> **WHAT NEEDS TO BE DONE**:
Beginning with the line where "week wat stappen" occurs, set down each line of the records through the final one, exactly and without additions.

> **SOURCE MATERIAL**:
* * * * * * *
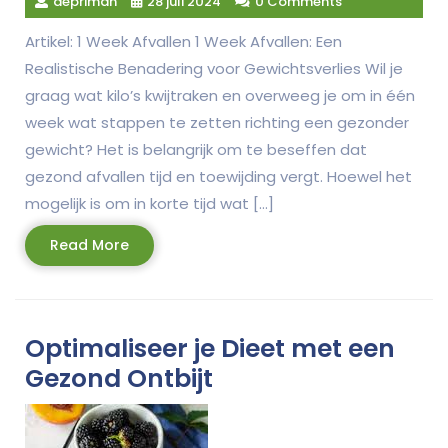
depriman
28 juli 2024
0 Comments
Artikel: 1 Week Afvallen 1 Week Afvallen: Een
Realistische Benadering voor Gewichtsverlies Wil je
graag wat kilo’s kwijtraken en overweeg je om in één
week wat stappen te zetten richting een gezonder
gewicht? Het is belangrijk om te beseffen dat
gezond afvallen tijd en toewijding vergt. Hoewel het
mogelijk is om in korte tijd wat […]
Read
Read More
More
Optimaliseer je Dieet met een
Gezond Ontbijt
* * * * * * *
> **OUTPUT**:
week wat stappen te zetten richting een gezonder
gewicht? Het is belangrijk om te beseffen dat
gezond afvallen tijd en toewijding vergt. Hoewel het
mogelijk is om in korte tijd wat […]
Read
Read More
More
Optimaliseer je Dieet met een
Gezond Ontbijt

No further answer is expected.